» WHAT IS NEEDED
Although the records include pictures, the copy should not; write out exactly the lines from the first through the line with "20 số điện thoại".

(Records excerpted from a collection)
== Segment start ==

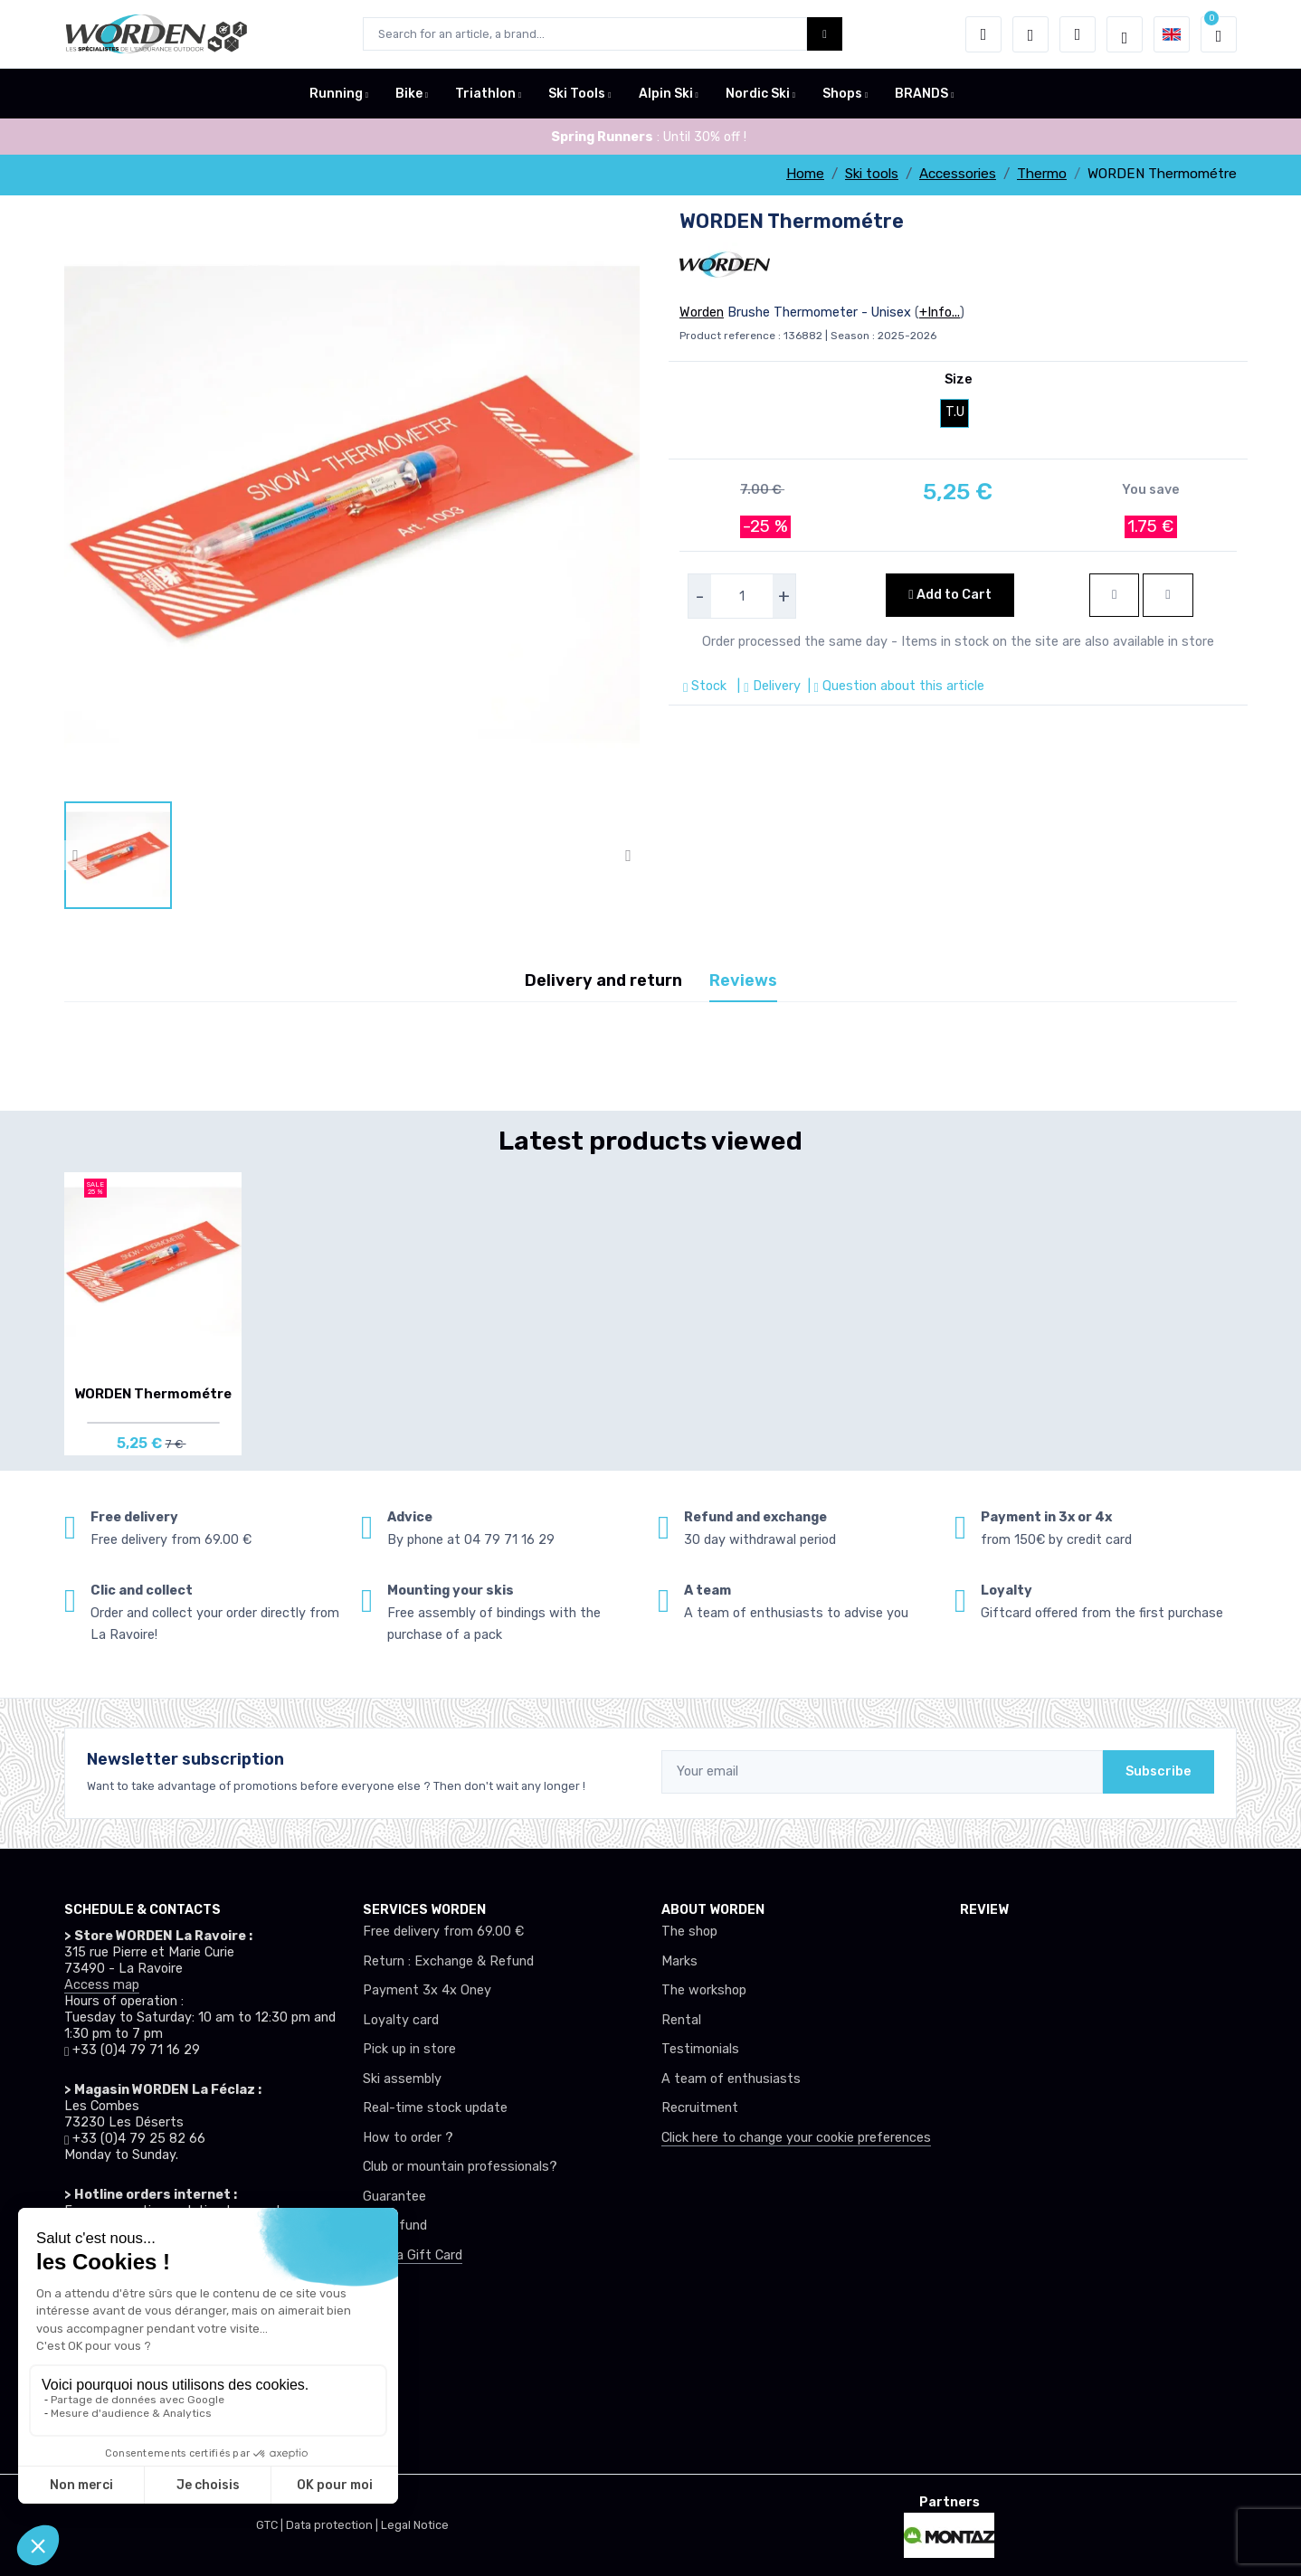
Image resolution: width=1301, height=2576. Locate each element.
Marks (679, 1961)
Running (336, 93)
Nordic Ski (758, 93)
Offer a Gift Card (412, 2255)
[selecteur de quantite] (742, 596)
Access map (101, 1985)
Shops (842, 93)
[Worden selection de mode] (1124, 34)
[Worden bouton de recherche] (824, 34)
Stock (706, 686)
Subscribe (1158, 1771)
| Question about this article (894, 686)
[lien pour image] (352, 503)
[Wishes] (1030, 34)
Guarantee (394, 2196)
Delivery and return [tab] (603, 980)
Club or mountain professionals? (460, 2166)
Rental (681, 2020)
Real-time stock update (435, 2108)
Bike (409, 93)
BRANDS (921, 93)
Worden (701, 312)
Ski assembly (402, 2079)
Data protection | (333, 2525)
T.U (954, 412)
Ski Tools (576, 93)
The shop (689, 1931)
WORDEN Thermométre (153, 1394)
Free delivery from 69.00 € (443, 1931)
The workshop (703, 1990)
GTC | (271, 2525)
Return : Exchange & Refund (448, 1961)
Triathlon (485, 93)
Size (959, 379)
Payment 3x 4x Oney (427, 1990)
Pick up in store (409, 2049)
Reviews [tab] (743, 980)
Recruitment (699, 2108)
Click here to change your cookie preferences (796, 2137)
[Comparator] (1077, 34)
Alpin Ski (666, 93)
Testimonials (700, 2049)
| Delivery (767, 686)
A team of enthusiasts (731, 2079)
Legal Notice (415, 2525)
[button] (983, 34)
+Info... (939, 312)
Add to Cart (949, 594)
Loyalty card (401, 2020)
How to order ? (408, 2137)
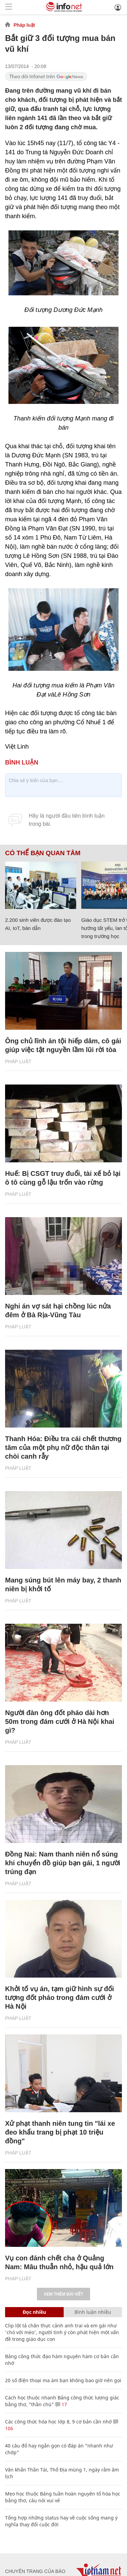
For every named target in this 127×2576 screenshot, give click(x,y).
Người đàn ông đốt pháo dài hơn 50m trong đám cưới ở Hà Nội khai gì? (59, 1721)
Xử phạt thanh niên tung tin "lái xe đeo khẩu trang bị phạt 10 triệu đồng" (60, 2132)
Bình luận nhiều (93, 2312)
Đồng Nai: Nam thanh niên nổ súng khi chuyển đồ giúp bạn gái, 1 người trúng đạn (62, 1862)
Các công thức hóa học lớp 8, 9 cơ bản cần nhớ (58, 2421)
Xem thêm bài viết (63, 2294)
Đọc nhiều (34, 2312)
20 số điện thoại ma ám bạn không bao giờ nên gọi (63, 2380)
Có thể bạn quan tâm (42, 853)
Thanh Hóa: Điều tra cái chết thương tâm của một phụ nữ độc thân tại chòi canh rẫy (63, 1447)
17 (61, 2404)
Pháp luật (24, 25)
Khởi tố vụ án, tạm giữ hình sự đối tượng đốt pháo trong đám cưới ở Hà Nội (59, 1997)
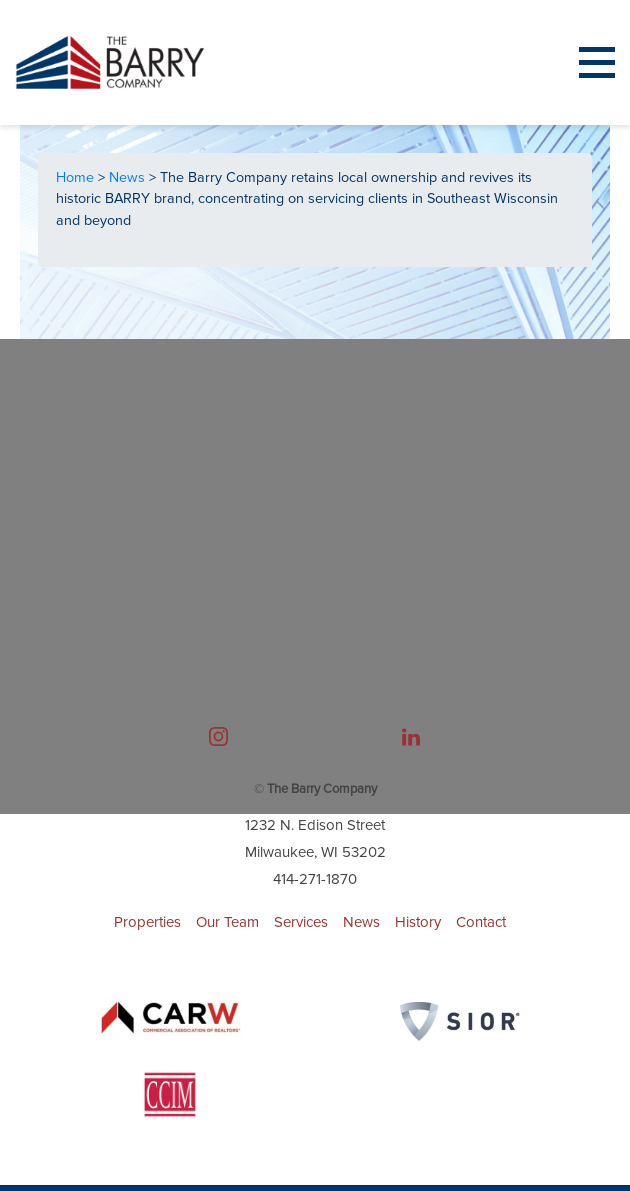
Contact (481, 922)
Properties (147, 922)
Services (301, 922)
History (418, 922)
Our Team (227, 922)
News (129, 177)
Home (77, 177)
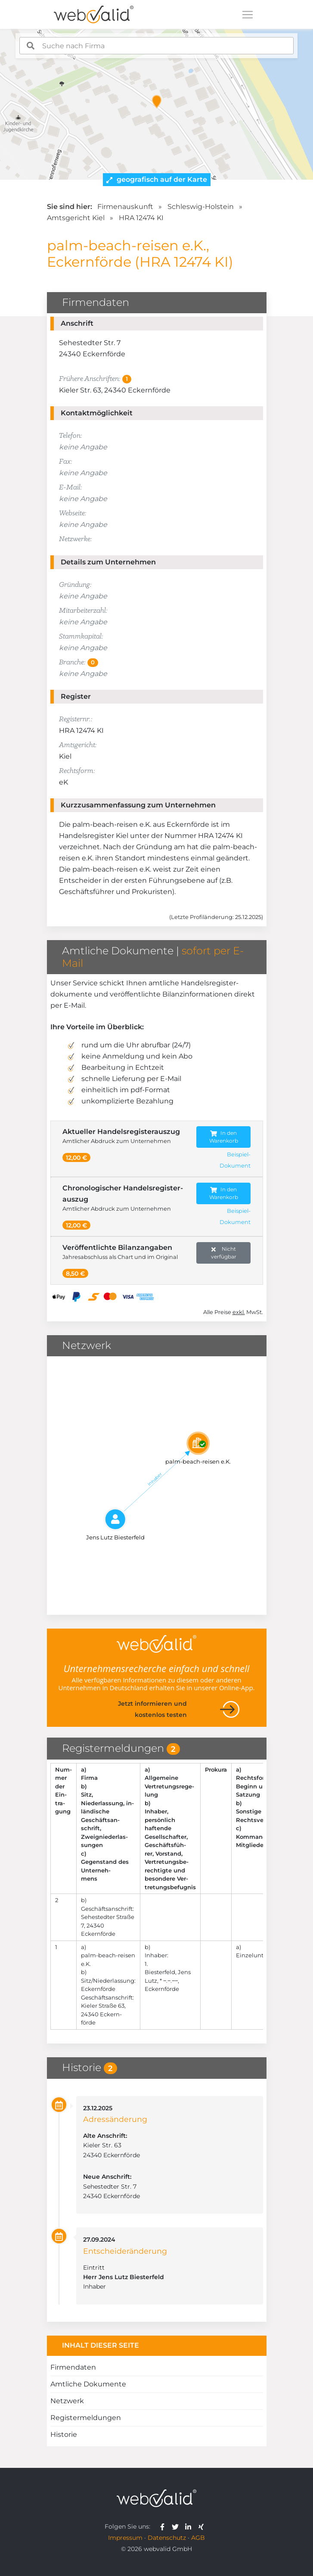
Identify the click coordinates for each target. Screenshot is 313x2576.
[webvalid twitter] (177, 2526)
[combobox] (156, 45)
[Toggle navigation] (248, 14)
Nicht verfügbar (223, 1253)
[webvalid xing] (202, 2526)
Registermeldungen (85, 2418)
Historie (63, 2434)
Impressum (125, 2538)
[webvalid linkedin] (190, 2526)
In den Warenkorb (223, 1137)
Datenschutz (167, 2538)
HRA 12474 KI (141, 218)
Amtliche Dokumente (88, 2384)
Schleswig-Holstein (200, 206)
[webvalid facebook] (164, 2526)
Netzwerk (67, 2401)
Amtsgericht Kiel (76, 218)
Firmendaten (73, 2367)
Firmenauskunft (125, 206)
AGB (198, 2538)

== Segment end ==

» SOLVED PROBLEM
Image resolution: width=1301, height=2576. Locate each element.
Marks (679, 1961)
Running (336, 93)
Nordic Ski (758, 93)
Offer a Gift Card (412, 2255)
[selecteur de quantite] (742, 596)
Access map (101, 1985)
Shops (842, 93)
[Worden selection de mode] (1124, 34)
[Worden bouton de recherche] (824, 34)
Stock (706, 686)
Subscribe (1158, 1771)
| Question about this article (894, 686)
[lien pour image] (352, 503)
[Wishes] (1030, 34)
Guarantee (394, 2196)
Delivery and return [tab] (603, 980)
Club or mountain professionals? (460, 2166)
Rental (681, 2020)
Real-time stock update (435, 2108)
Bike (409, 93)
BRANDS (921, 93)
Worden (701, 312)
Ski assembly (402, 2079)
Data protection | (333, 2525)
T.U (954, 412)
Ski Tools (576, 93)
The shop (689, 1931)
WORDEN Thermométre (153, 1394)
Free delivery from 69.00 € (443, 1931)
The workshop (703, 1990)
GTC | (271, 2525)
Return : Exchange & Refund (448, 1961)
Triathlon (485, 93)
Size (959, 379)
Payment 3x 4x Oney (427, 1990)
Pick up in store (409, 2049)
Reviews [tab] (743, 980)
Recruitment (699, 2108)
Click here to change your cookie preferences (796, 2137)
[Comparator] (1077, 34)
Alpin Ski (666, 93)
Testimonials (700, 2049)
| Delivery (767, 686)
A team of enthusiasts (731, 2079)
Legal Notice (415, 2525)
[button] (983, 34)
+Info... (939, 312)
Add to Cart (949, 594)
Loyalty card (401, 2020)
How to order ? (408, 2137)
For every named target in this 127×2576 screenshot, give click(x,y).
Người đàn ông đốt pháo dài hơn 50m trong đám cưới ở Hà Nội khai gì? (59, 1721)
Xử phạt thanh niên tung tin "lái xe đeo khẩu trang bị phạt 10 triệu đồng" (60, 2132)
Bình luận nhiều (93, 2312)
Đồng Nai: Nam thanh niên nổ súng khi chuyển đồ giúp bạn gái, 1 người trúng đạn (62, 1862)
Các công thức hóa học lớp 8, 9 cơ bản cần nhớ (58, 2421)
Xem thêm bài viết (63, 2294)
Đọc nhiều (34, 2312)
20 số điện thoại ma ám bạn không bao giờ nên gọi (63, 2380)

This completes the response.